Exercise requirements
Of the lines in the data below, write out exactly those from the one holding "Documentation for Insurance" through the one holding "thoroughly document all damage and", both included.

[[ Information supplied open ]]

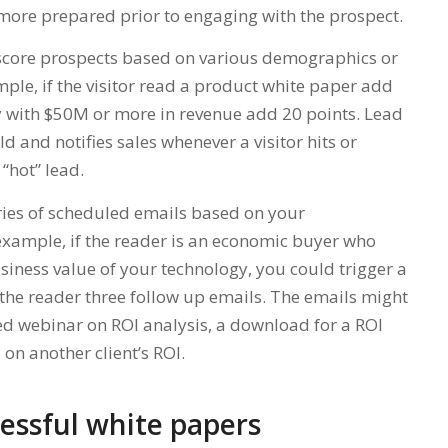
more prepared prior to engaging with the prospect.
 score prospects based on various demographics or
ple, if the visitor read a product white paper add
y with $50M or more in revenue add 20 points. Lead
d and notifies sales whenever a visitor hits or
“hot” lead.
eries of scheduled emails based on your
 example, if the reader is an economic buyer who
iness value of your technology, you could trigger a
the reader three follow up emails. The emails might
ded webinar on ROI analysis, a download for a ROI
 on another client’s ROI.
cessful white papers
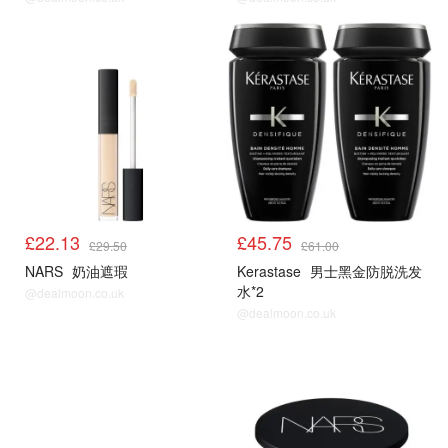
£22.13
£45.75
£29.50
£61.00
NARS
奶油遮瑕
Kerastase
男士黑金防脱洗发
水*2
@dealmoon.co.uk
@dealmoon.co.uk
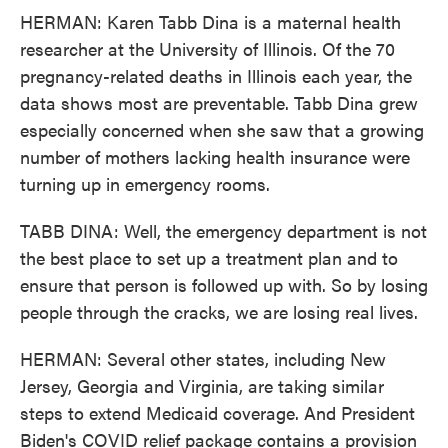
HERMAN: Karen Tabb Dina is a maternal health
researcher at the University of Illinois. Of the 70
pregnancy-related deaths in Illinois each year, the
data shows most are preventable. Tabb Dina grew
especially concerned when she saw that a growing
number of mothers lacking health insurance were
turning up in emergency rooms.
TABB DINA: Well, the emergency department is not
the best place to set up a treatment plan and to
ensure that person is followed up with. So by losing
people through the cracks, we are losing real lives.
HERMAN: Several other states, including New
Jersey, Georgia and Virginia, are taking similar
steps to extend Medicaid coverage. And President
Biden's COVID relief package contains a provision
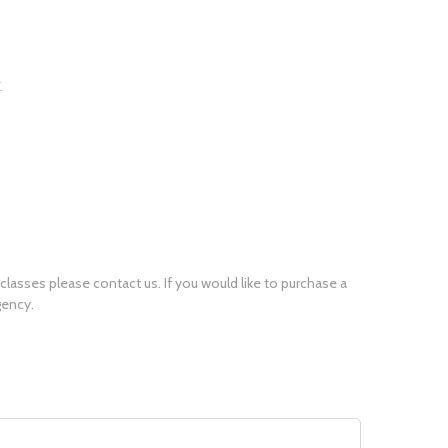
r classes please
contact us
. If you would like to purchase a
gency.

[[ Information supplied closed ]]
[[ Information supplied open ]]

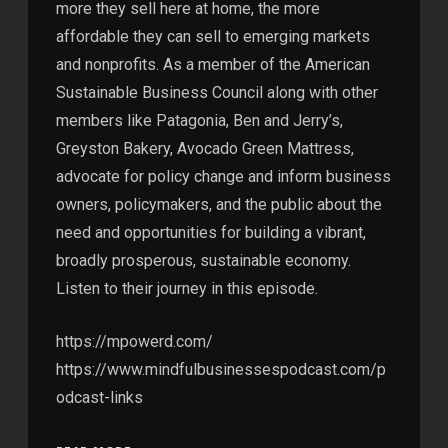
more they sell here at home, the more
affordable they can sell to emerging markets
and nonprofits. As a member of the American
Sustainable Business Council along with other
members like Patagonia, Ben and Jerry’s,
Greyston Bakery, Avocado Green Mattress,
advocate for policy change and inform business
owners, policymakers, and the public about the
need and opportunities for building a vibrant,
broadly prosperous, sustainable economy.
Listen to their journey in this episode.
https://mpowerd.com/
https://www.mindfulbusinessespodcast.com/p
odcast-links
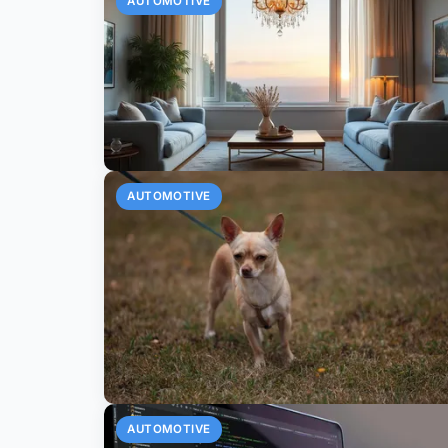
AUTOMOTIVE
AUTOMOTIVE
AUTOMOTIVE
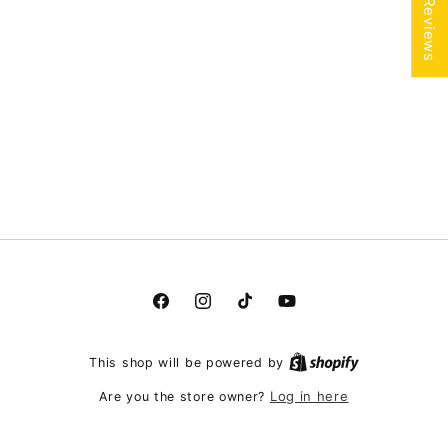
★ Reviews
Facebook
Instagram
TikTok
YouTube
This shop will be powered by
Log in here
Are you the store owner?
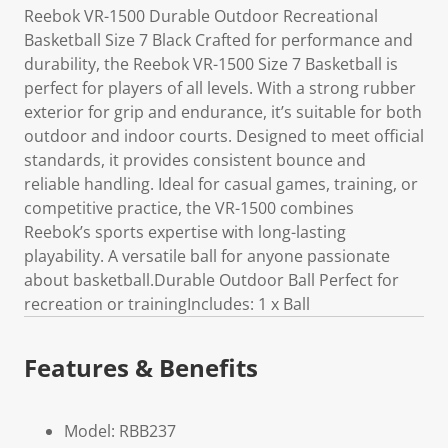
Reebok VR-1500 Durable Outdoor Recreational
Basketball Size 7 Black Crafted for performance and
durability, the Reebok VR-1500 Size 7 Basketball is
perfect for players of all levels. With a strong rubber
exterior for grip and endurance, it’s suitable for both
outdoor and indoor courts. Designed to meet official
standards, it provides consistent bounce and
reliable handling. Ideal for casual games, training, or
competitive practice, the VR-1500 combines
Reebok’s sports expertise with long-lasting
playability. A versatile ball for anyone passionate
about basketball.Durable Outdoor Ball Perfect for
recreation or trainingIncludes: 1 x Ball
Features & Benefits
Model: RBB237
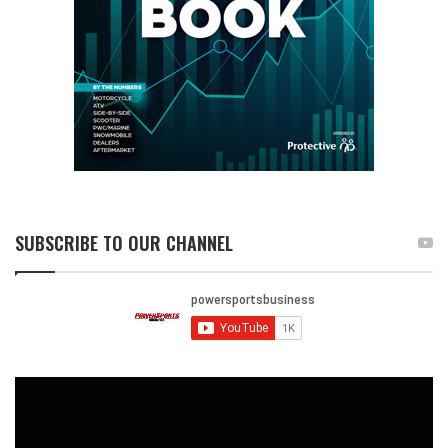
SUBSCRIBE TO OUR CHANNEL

[[ Information supplied closed ]]
[[ Information supplied open ]]

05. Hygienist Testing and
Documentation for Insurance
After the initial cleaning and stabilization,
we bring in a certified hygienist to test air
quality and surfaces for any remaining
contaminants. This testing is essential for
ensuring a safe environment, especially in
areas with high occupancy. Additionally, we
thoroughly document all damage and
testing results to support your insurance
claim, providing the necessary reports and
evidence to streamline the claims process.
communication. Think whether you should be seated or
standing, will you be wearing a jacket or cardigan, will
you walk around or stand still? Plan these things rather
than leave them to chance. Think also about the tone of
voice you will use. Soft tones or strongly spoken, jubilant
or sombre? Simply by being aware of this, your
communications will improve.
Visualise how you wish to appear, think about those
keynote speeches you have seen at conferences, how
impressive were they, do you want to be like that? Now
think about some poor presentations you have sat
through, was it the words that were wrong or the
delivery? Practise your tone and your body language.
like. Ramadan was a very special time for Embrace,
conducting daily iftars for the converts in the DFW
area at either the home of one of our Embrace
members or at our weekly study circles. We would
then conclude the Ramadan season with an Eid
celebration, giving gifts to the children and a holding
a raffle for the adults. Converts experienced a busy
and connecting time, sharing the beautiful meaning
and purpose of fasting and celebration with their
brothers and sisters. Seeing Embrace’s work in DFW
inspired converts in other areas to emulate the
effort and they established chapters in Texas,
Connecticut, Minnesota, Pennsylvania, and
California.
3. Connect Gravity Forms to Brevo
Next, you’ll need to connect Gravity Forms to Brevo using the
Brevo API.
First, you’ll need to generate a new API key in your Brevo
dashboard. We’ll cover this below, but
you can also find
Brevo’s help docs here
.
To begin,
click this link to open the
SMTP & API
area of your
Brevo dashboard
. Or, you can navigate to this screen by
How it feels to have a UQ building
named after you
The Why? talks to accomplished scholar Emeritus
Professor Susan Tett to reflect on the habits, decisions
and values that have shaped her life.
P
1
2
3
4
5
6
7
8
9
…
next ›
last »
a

[[ Information supplied closed ]]

Completed exercise
Documentation for Insurance
After the initial cleaning and stabilization,
we bring in a certified hygienist to test air
quality and surfaces for any remaining
contaminants. This testing is essential for
ensuring a safe environment, especially in
areas with high occupancy. Additionally, we
thoroughly document all damage and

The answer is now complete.